Committee members must have track records of sound leadership, stability, faithfulness and spiritual maturity. Each member should have a heart for missions and demonstrate a strong prayer life. They will have a history of "sticking" with a project long term and of demonstrating their ability to keep confidential information. Committee members will be opinion shapers in the church. As a former marine friend said, "They are the people that you would want in a fox hole with you".

A church must consider the costs. Placing an individual or a family with children in a foreign setting requires that the church understand the responsibilities and the investment of time into the process from the start to the end. It will take a lot of hard work, prayer, time, money, meetings, networking, partnering, hard decisions, communication, vision, planning, networking, partnering, training, personal sacrifice and evaluation. Most of all it will take the ability to stick to the task for the long haul.

A comprehensive missionary candidate screening process is vital. No church does an individual a service by sending them to a foreign setting to live and work if the individual does not have the gifting emotionally, spiritually or physically to succeed. This involves physical and psychological screening. Granted, no system is perfect. However, with consistent and reliable references and experienced personnel to implement the process, the obvious issues can be caught early. Be prepared to say no to individuals who do not qualify.

A church will be well served to have crucial networking and partnering relationships in order to provide training to the missionaries. Subjects for consideration might include cross-cultural communication, vocational training, language learning, theological/ missiological training, strategy coordination/ implementation, team building, partnership, stress/ conflict management, marriage enrichment, family and group dynamics in a foreign setting, spiritual growth and networking. Support relationships can also provide technological support for international communication, technology and public information distribution regarding their mission work.

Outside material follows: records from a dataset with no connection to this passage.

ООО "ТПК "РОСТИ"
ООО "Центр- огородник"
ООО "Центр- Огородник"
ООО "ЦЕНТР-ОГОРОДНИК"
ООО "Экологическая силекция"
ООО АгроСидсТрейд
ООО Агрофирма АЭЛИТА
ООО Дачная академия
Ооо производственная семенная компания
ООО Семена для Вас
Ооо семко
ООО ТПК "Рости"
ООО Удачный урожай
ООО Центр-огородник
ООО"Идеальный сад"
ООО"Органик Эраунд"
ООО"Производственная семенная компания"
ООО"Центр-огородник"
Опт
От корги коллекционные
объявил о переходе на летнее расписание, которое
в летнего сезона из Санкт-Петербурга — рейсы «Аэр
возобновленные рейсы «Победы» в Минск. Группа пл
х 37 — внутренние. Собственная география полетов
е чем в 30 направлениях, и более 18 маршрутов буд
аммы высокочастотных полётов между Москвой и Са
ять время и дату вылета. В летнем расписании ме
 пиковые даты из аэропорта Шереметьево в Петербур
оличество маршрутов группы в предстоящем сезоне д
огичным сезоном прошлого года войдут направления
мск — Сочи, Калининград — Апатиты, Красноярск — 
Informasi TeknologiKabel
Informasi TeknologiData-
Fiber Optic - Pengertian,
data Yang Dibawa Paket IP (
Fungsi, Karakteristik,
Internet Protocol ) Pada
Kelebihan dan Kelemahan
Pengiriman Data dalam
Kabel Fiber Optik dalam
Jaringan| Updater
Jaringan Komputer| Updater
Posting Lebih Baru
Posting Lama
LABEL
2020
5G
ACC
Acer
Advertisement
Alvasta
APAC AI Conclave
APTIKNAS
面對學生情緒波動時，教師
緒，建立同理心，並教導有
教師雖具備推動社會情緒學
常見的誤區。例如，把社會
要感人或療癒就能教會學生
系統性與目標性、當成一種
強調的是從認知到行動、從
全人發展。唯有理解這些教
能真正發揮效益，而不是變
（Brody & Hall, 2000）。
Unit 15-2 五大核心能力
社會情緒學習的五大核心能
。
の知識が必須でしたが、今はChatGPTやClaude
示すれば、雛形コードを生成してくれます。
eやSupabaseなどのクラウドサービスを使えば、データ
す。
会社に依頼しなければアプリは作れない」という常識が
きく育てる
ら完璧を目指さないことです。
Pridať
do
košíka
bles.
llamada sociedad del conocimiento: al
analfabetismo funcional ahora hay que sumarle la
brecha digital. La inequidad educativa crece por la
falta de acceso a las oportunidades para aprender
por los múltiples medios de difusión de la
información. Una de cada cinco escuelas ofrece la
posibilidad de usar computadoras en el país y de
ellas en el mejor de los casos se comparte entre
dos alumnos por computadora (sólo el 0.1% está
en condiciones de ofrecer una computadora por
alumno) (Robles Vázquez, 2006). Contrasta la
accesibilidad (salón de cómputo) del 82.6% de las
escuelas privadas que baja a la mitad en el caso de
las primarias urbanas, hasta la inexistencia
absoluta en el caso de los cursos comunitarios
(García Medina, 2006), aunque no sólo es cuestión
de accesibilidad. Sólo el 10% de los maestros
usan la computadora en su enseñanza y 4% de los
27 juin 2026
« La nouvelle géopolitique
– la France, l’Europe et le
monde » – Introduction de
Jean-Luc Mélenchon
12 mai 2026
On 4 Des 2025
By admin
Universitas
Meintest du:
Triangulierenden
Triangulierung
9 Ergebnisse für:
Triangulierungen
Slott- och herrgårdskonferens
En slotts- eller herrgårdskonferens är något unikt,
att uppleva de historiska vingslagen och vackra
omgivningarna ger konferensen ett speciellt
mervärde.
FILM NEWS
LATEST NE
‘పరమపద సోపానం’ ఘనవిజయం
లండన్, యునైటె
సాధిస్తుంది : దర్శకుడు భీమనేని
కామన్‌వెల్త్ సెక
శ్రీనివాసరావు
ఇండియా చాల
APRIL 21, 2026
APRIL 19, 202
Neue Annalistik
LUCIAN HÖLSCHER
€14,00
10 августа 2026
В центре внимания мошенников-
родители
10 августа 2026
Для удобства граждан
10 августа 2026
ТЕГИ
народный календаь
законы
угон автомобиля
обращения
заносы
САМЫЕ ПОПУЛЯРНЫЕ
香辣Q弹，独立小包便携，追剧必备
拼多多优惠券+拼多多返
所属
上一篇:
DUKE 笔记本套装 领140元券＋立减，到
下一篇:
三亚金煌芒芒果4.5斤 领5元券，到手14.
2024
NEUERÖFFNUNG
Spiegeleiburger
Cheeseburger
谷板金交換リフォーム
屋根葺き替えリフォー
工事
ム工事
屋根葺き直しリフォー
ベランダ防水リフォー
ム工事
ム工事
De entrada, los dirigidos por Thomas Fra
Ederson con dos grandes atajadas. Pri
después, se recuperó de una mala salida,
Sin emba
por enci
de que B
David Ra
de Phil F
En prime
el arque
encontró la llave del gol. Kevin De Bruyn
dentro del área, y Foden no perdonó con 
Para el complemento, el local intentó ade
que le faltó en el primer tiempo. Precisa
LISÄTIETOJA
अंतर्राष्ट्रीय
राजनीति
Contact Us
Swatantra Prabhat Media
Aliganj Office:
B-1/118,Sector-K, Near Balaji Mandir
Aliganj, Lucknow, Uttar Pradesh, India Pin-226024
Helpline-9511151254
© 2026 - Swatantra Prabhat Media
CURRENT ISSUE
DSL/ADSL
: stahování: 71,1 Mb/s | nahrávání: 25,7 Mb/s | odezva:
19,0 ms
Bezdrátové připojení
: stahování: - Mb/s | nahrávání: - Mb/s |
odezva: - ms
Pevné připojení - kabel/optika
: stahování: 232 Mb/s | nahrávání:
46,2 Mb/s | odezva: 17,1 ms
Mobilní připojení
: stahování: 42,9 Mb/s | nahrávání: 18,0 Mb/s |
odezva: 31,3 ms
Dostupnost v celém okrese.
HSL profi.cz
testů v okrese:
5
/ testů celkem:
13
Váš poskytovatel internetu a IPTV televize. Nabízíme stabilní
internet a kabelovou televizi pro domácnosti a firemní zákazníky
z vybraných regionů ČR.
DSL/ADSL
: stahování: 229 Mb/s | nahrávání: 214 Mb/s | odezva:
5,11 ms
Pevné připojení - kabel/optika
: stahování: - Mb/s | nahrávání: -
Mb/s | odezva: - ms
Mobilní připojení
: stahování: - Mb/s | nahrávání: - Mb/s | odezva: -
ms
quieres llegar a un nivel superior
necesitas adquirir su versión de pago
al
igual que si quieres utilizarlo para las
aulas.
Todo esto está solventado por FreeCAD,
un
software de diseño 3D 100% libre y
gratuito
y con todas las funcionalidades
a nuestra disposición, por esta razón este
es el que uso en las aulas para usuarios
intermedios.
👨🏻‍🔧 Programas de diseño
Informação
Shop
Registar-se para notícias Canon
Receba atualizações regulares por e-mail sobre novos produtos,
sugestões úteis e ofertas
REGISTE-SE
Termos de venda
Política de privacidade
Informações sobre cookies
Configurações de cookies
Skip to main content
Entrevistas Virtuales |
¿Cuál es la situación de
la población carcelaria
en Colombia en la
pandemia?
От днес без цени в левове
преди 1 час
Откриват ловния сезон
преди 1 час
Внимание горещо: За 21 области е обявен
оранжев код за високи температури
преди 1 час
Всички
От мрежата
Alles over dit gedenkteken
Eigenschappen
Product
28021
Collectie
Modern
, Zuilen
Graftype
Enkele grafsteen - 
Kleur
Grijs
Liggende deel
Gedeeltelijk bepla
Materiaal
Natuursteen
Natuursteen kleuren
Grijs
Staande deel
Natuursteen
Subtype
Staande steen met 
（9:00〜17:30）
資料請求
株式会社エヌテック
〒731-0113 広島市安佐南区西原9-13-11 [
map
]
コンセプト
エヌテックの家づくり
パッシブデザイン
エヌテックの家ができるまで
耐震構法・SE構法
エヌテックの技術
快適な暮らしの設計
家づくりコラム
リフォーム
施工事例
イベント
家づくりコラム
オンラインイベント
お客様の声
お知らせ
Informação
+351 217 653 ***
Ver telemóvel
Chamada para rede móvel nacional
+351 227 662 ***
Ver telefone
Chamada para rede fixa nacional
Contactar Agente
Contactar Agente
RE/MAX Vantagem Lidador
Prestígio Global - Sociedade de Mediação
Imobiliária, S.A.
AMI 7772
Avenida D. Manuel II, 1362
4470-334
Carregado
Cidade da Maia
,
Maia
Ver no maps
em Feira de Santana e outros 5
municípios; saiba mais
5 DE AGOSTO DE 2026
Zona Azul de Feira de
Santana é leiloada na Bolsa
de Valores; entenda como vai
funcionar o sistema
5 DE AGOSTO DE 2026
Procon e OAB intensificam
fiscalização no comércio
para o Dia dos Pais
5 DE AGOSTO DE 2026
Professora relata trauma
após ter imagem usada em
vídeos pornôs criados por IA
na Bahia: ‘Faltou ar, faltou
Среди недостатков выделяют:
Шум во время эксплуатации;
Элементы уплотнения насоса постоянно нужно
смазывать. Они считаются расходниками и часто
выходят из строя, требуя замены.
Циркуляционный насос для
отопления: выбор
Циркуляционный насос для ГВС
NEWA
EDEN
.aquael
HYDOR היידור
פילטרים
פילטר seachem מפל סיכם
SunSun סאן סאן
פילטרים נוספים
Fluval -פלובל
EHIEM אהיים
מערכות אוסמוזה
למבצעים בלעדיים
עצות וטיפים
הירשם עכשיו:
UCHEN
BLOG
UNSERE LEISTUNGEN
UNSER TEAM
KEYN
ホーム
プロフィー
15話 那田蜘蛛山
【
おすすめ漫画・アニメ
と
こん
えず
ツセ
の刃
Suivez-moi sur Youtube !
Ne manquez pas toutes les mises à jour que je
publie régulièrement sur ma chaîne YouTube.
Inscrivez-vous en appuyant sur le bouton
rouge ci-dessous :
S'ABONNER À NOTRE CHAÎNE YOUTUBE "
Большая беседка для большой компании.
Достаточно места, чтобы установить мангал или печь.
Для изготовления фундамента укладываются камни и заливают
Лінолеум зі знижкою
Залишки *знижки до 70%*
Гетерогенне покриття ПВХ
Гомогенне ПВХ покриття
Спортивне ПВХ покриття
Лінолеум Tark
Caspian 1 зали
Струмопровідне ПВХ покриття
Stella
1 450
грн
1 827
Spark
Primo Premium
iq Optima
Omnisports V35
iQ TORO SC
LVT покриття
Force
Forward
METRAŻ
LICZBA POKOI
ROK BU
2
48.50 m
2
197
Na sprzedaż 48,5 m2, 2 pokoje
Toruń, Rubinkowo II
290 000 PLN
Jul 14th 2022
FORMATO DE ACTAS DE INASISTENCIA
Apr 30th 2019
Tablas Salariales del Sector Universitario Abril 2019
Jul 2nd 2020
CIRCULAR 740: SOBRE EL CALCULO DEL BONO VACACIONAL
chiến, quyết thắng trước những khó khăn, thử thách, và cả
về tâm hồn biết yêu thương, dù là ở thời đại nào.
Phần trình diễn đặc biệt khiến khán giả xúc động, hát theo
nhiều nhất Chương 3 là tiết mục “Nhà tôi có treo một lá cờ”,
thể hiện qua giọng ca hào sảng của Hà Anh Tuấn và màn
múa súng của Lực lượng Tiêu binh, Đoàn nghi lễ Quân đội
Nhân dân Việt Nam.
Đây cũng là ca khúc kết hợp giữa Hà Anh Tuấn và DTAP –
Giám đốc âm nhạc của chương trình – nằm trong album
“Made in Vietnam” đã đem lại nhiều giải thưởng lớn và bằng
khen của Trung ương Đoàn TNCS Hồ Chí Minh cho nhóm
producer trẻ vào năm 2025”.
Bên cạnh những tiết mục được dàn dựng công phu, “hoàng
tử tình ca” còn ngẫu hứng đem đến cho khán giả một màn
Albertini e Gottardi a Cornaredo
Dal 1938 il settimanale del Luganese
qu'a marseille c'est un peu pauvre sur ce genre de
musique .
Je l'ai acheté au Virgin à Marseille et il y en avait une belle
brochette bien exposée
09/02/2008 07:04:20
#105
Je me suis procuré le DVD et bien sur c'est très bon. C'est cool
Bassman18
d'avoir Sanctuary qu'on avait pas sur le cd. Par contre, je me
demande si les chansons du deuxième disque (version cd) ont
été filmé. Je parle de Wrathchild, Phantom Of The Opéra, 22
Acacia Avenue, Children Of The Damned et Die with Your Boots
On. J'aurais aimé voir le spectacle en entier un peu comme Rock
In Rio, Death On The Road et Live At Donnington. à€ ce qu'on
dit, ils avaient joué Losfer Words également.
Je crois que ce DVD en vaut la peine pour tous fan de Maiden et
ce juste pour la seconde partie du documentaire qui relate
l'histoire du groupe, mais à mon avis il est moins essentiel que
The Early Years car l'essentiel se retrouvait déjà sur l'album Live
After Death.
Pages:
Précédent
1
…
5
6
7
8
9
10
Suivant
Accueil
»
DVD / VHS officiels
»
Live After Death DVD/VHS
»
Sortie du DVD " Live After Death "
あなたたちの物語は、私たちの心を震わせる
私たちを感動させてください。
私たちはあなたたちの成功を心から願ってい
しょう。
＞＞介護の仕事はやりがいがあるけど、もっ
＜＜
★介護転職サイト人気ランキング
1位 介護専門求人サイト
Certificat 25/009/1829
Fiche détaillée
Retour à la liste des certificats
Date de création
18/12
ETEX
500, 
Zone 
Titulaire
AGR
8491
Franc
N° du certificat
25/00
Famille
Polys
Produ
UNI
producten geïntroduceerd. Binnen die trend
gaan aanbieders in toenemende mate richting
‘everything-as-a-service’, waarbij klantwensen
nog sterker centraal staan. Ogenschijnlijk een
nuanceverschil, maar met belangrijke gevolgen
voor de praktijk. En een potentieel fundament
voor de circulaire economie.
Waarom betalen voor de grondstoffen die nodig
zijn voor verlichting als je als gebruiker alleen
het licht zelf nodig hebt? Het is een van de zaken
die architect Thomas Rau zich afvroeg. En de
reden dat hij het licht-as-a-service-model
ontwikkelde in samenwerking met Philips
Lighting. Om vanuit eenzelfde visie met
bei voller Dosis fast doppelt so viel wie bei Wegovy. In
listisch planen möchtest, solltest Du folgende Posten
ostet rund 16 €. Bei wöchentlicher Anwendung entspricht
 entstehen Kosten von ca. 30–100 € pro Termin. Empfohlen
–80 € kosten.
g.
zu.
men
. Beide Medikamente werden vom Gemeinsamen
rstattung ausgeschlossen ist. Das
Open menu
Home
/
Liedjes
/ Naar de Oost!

The congregation will want to work toward developing networking and partnering relationships that will enable placement of personnel in strategic foreign settings. Along with this, such networking can make it possible to connect their missionaries with local support groups in their country location.

An emotional and spiritual support group should be established for missionaries before and after they get to the filed assignment. Multiple meetings can be held prior to leaving in order to establish mutual support, love and respect. Ongoing communication between the support group and missionaries should continue using email, phones and other modern day communications methods. The missionary should be provided at least one or more points of contact on a 24-hour basis for times of emergency circumstances.

A vital part of the church's networking and partnering consideration will be the need for an action plan that will meet emergency needs for the missionary family. There are excellent Christian organizations that can assist a family or individual during political unrest, medical emergencies and family emergencies of various types.

The sending church will need to design and implement a reliable process for receiving and distributing funding for salaries and projects for the missionaries. A credible and professional handling of all finances is essential for everyone involved.

Before the missionaries arrive on the field, accountability and reporting expectations should be agreed on by all parties involved. This will involve "reasonable" and periodic reporting to the supporting church and to those who provide financial resources.

When applicable, security guidelines should be developed and agreed on between all parties prior to the missionaries leaving their home country for their field assignment. In many areas of the world, secure communications becomes vital to safety and successful fulfillment of one's calling. This will include, among other things, an understanding of how the church will communicate publicly about the missionary's work.

There are other topics that could be covered, but this is a start. God expects us to be found faithful to the calling and complete the task set before us. May the Lord richly bless you as you prepare your church to send.